David Reinke wrote:
The function ks.test(x,y, ...) performs a Kolmogorov-Smirnov test on a set
of sample values x against a distribution y. Both x and y must be
cumulative distributions; y can be either a vector of cumulative values or
a predefined distribution such as pnorm().
David Reinke
If you find which distribution best fits the empirical distribution, the
resulting estimates will have variances (once model uncertainty is taken
into account through bootstrapping) that are equal to those from the
empirical CDF so nothing is gained.
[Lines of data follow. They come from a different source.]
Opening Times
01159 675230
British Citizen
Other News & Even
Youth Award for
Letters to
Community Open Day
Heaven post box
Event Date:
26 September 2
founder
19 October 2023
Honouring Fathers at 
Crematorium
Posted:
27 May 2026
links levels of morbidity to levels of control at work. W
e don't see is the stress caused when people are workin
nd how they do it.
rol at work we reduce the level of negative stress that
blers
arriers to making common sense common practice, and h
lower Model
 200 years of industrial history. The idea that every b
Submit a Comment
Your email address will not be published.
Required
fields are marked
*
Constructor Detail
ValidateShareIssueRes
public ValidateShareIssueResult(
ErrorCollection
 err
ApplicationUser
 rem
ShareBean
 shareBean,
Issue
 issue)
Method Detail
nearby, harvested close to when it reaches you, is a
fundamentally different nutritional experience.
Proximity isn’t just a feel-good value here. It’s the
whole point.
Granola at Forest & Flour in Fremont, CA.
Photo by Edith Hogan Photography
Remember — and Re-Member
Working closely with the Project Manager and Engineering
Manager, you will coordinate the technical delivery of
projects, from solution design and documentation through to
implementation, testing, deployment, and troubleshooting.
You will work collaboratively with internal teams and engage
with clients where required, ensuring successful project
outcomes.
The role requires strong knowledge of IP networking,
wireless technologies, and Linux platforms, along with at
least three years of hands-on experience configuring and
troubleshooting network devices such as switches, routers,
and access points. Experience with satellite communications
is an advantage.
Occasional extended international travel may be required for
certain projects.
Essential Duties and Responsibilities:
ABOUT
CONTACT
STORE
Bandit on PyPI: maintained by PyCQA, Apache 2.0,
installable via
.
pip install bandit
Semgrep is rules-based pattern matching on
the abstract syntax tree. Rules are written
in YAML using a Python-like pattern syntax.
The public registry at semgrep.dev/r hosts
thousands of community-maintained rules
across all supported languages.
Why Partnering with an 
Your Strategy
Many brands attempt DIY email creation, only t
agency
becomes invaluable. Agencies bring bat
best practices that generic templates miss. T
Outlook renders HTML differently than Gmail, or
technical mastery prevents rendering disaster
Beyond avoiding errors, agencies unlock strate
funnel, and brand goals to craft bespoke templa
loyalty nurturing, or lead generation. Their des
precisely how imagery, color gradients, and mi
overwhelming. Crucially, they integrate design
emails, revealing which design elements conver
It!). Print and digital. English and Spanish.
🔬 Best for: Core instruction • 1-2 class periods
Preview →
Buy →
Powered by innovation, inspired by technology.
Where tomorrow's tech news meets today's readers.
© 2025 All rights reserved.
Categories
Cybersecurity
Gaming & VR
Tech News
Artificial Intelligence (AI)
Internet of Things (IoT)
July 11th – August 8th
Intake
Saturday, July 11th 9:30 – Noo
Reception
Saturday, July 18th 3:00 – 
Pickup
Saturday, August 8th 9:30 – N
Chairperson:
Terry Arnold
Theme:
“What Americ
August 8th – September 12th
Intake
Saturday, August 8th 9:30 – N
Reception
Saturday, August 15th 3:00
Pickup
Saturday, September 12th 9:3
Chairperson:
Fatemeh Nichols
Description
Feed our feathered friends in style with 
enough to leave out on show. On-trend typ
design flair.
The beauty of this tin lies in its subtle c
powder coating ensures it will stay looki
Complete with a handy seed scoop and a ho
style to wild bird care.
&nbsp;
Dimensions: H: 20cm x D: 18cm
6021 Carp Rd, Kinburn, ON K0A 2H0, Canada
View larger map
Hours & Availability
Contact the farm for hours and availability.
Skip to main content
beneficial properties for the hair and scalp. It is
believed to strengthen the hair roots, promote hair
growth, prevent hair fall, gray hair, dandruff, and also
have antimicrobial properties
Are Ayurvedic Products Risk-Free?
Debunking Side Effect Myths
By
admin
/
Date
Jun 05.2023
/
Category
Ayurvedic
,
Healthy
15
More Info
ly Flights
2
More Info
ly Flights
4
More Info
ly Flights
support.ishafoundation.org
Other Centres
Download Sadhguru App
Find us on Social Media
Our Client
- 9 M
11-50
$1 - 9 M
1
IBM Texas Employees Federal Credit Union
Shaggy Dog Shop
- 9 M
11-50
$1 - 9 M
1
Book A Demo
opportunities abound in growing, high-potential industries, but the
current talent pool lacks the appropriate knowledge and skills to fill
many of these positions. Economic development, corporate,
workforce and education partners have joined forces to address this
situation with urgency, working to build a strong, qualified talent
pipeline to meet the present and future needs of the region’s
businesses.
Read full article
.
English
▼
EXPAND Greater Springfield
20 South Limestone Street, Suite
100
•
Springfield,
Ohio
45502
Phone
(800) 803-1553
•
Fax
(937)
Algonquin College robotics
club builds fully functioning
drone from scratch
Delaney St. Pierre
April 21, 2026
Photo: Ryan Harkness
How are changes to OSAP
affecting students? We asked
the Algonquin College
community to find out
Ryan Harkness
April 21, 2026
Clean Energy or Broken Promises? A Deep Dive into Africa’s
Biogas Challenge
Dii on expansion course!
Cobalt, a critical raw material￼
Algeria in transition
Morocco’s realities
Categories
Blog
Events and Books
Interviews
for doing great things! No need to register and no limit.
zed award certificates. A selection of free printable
You can use the empirical CDF as
the "final answer" unless prior knowledge on the distributional shape is
available.
Frank Harrell
Senior Transportation Engineer/Economist
Dowling Associates, Inc.
180 Grand Avenue, Suite 250
Oakland, California 94612-3774
510.839.1742 x104 (voice)
510.839.0871 (fax)
www.dowlinginc.com
-----Original Message-----
From: [EMAIL PROTECTED] [mailto:[EMAIL PROTECTED] On
Behalf Of hadley wickham
Sent: Monday, July 07, 2008 8:10 AM
To: Ben Bolker
Cc: [EMAIL PROTECTED]
Subject: Re: [R] Method for checking automatically which distribtions fits
a data
Suppose I have a vector of data.
Is there a method in R to help us automatically
suggest which distributions fits to that data
(e.g. normal, gamma, multinomial etc) ?
- Gundala Viswanath
Jakarta - Indonesia
See
https://stat.ethz.ch/pipermail/r-help/2008-June/166259.html
for example, normal vs gamma might be a sensible question
(for which you can use fitdistr() as suggested above), but
"multinomial" implies a very specific kind of response --
discrete data with a specified number of possible outcomes.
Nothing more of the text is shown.